_PROBLEM DETAILS_
Those lines of the records that contain "ｱｸﾘﾙﾎﾞｰﾄﾞ" are to be located and copied.

_INPUT DATA_

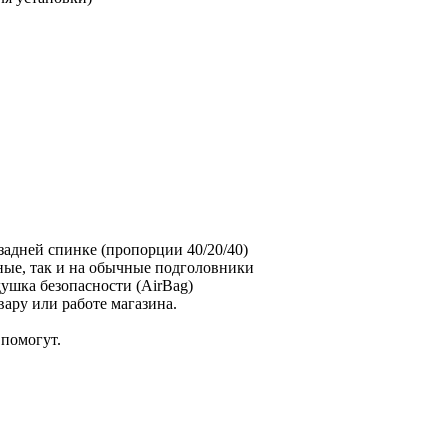
 задней спинке (пропорции 40/20/40)
зные, так и на обычные подголовники
душка безопасности (AirBag)
ару или работе магазина.
помогут.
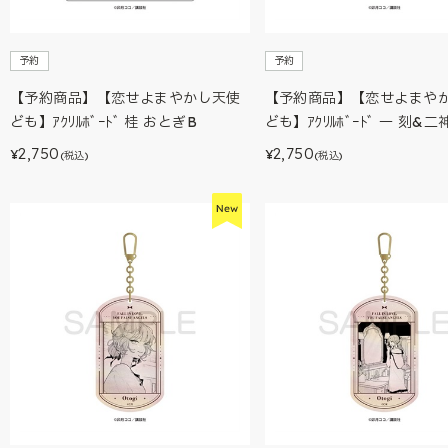
予約
予約
【予約商品】【恋せよまやかし天使
【予約商品】【恋せよまや
ども】ｱｸﾘﾙﾎﾞｰﾄﾞ 桂 おとぎB
ども】ｱｸﾘﾙﾎﾞｰﾄﾞ 一 刻&二
2,750
2,750
¥
¥
(税込)
(税込)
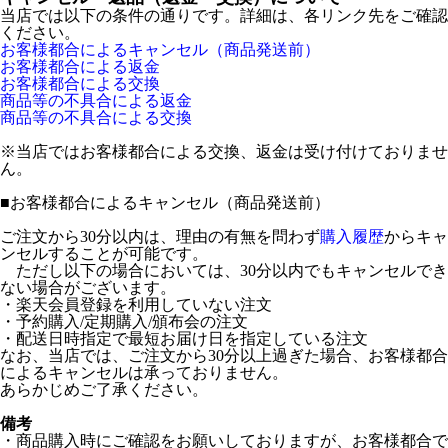
当店では以下の条件の通りです。詳細は、各リンク先をご確認
ください。
お客様都合によるキャンセル（商品発送前）
お客様都合による返金
お客様都合による交換
商品等の不具合による返金
商品等の不具合による交換
※当店ではお客様都合による交換、返金は受け付けておりませ
ん。
■
お客様都合によるキャンセル（商品発送前）
ご注文から30分以内は、理由の有無を問わず
購入履歴
からキャ
ンセルすることが可能です。
ただし以下の場合においては、30分以内でもキャンセルでき
ない場合がございます。
・楽天会員登録を利用していない注文
・予約購入/定期購入/頒布会の注文
・配送日時指定で最短お届け日を指定している注文
なお、当店では、ご注文から30分以上過ぎた場合、お客様都合
によるキャンセルは承っておりません。
あらかじめご了承ください。
備考
・商品購入時にご確認をお願いしておりますが、お客様都合で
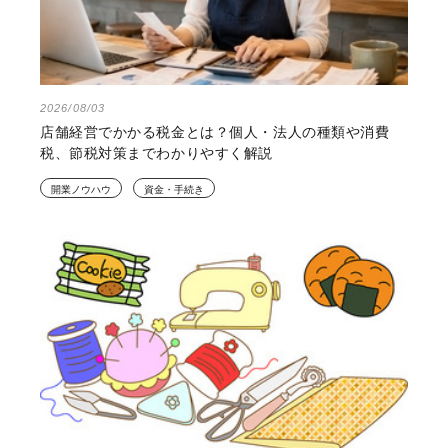
2026/08/03
店舗経営でかかる税金とは？個人・法人の種類や消費
税、節税対策までわかりやすく解説
開業ノウハウ
資金・手続き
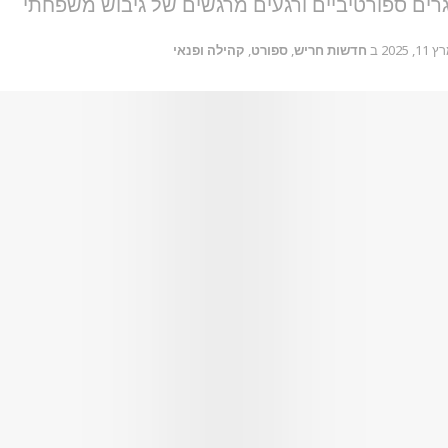
ים ספורטיביים ורגעים מרגשים של גיבוש משפחתי
11, 2025
ב
חדשות חריש
,
ספורט
,
קהילה ופנאי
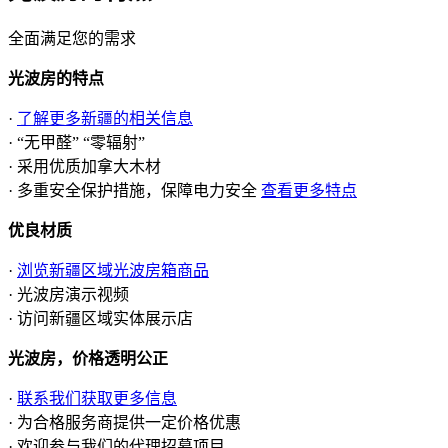
全面满足您的需求
光波房的特点
·
了解更多新疆的相关信息
· “无甲醛” “零辐射”
· 采用优质加拿大木材
· 多重安全保护措施，保障电力安全
查看更多特点
优良材质
·
浏览新疆区域光波房箱商品
· 光波房演示视频
· 访问新疆区域实体展示店
光波房，价格透明公正
·
联系我们获取更多信息
· 为合格服务商提供一定价格优惠
· 欢迎参与我们的代理招募项目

_RESULT BELOW_
ども】ｱｸﾘﾙﾎﾞｰﾄﾞ 桂 おとぎB
ども】ｱｸﾘﾙﾎﾞｰﾄﾞ 一 刻&二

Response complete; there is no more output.